I love sports-always have and always will. But here are a few, brief thoughts regarding the recent NFL ethical “scandals”.
Over the past month, the NFL has faced a number of scandals involving abuse. And as I’ve listened to the endless volley of opinion responding to these scandals, there is an unspoken assumption I find puzzling; namely, that the NFL has to punish athletes severely because they set an example for the rest of society.
And so without commenting on what did or didn’t happen in the cases involving Ray Rice and Adrian Peterson and what their punishment should or shouldn’t be, I’d just like to point out the absurdity of the notion that the NFL should be setting an ethical example for the rest of society. Really? The NFL (or NBA, MLB, etc, etc, etc) is where we look to learn what it means to live the good life? NFL players have some added responsibility to serve as role models?

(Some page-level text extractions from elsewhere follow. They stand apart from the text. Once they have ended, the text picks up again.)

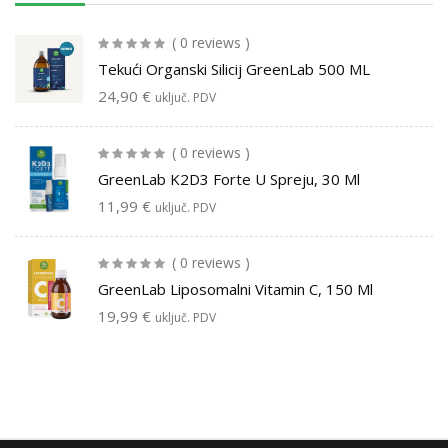
( 0 reviews )
Tekući Organski Silicij GreenLab 500 ML
24,90
€
uključ. PDV
( 0 reviews )
GreenLab K2D3 Forte U Spreju, 30 Ml
11,99
€
uključ. PDV
( 0 reviews )
GreenLab Liposomalni Vitamin C, 150 Ml
19,99
€
uključ. PDV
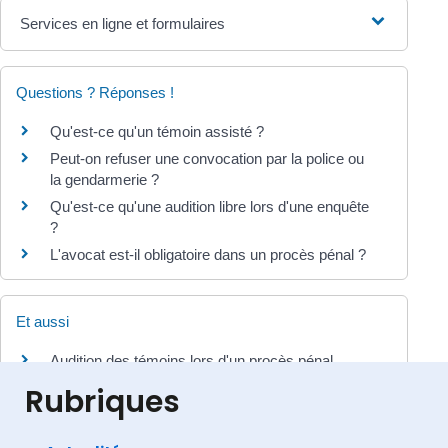
Services en ligne et formulaires
Questions ? Réponses !
Qu'est-ce qu'un témoin assisté ?
Peut-on refuser une convocation par la police ou
la gendarmerie ?
Qu'est-ce qu'une audition libre lors d'une enquête
?
L'avocat est-il obligatoire dans un procès pénal ?
Et aussi
Audition des témoins lors d'un procès pénal
Justice
Rubriques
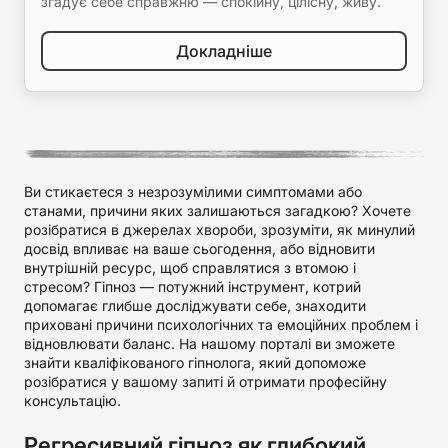
згадує себе справжню — спокійну, цілісну, живу.
Докладніше
Ви стикаєтеся з незрозумілими симптомами або
станами, причини яких залишаються загадкою? Хочете
розібратися в джерелах хвороби, зрозуміти, як минулий
досвід впливає на ваше сьогодення, або відновити
внутрішній ресурс, щоб справлятися з втомою і
стресом? Гіпноз — потужний інструмент, котрий
допомагає глибше досліджувати себе, знаходити
приховані причини психологічних та емоційних проблем і
відновлювати баланс. На нашому порталі ви зможете
знайти кваліфікованого гіпнолога, який допоможе
розібратися у вашому запиті й отримати професійну
консультацію.
Регресивний гіпноз як глибокий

Why? Because they’re public figures? Because kids look up to them?
I’ve come to the conclusion that we would be far better off if we quit insisting that athletes be great role models (and then whining and complaining when they’re not) and start teaching our children and ourselves that athletes aren’t role models by virtue of being athletes. In a sense, the moral failings of athletes are not near as big a problem as our comically misplaced adoration of them (or any “famous” figure for that matter). But it seems we’d rather just keep insisting that they get their act together so we can continue unabated with our “hero-worship” instead of calling our hero-worship into question.
On a related note, one can’t help but notice the NFL seems to embrace this notion that its athletes must be good role models because it reinforces its narrative of self-importance, it’s propaganda—“Our players have to be good role models because everyone looks to them for guidance and moral vision.”
I’m not disagreeing that this is the case. I just think it’s pathetic that it is the case…especially for Christians, because we know better.